- **Task brief**
Could you write out every record below exactly, leaving out any pictures?
── Provided data ──
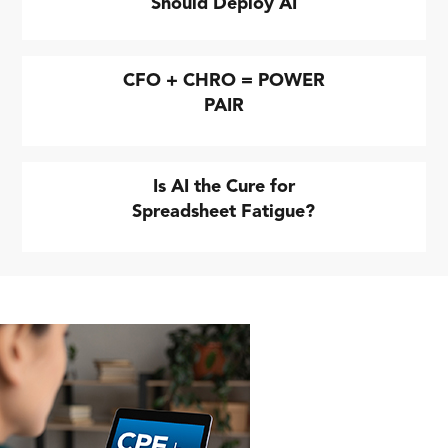
Should Deploy AI
CFO + CHRO = POWER
PAIR
Is AI the Cure for
Spreadsheet Fatigue?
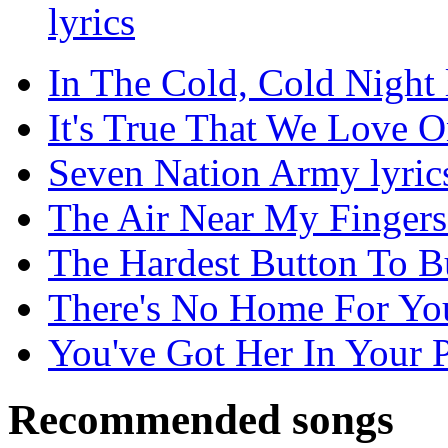
lyrics
In The Cold, Cold Night 
It's True That We Love O
Seven Nation Army lyric
The Air Near My Fingers 
The Hardest Button To Bu
There's No Home For You
You've Got Her In Your P
Recommended songs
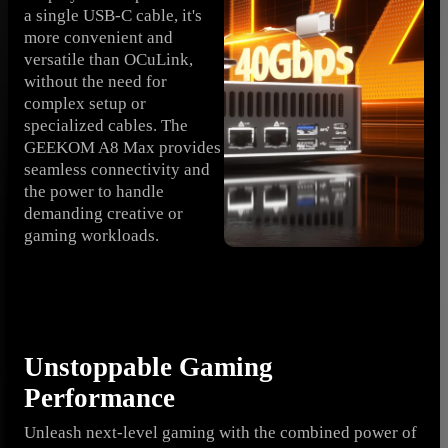
a single USB-C cable, it's
more convenient and
versatile than OCuLink,
without the need for
complex setup or
specialized cables. The
GEEKOM A8 Max provides
seamless connectivity and
the power to handle
demanding creative or
gaming workloads.
Unstoppable Gaming
Performance
Unleash next-level gaming with the combined power of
───
- **Solution**
Should Deploy AI
CFO + CHRO = POWER
PAIR
Is AI the Cure for
Spreadsheet Fatigue?
lyrics
In The Cold, Cold Night 
It's True That We Love O
Seven Nation Army lyric
The Air Near My Fingers 
The Hardest Button To Bu
There's No Home For You
You've Got Her In Your P
Recommended songs
a single USB-C cable, it's
more convenient and
versatile than OCuLink,
without the need for
complex setup or
specialized cables. The
GEEKOM A8 Max provides
seamless connectivity and
the power to handle
demanding creative or
gaming workloads.
Unstoppable Gaming
Performance
Unleash next-level gaming with the combined power of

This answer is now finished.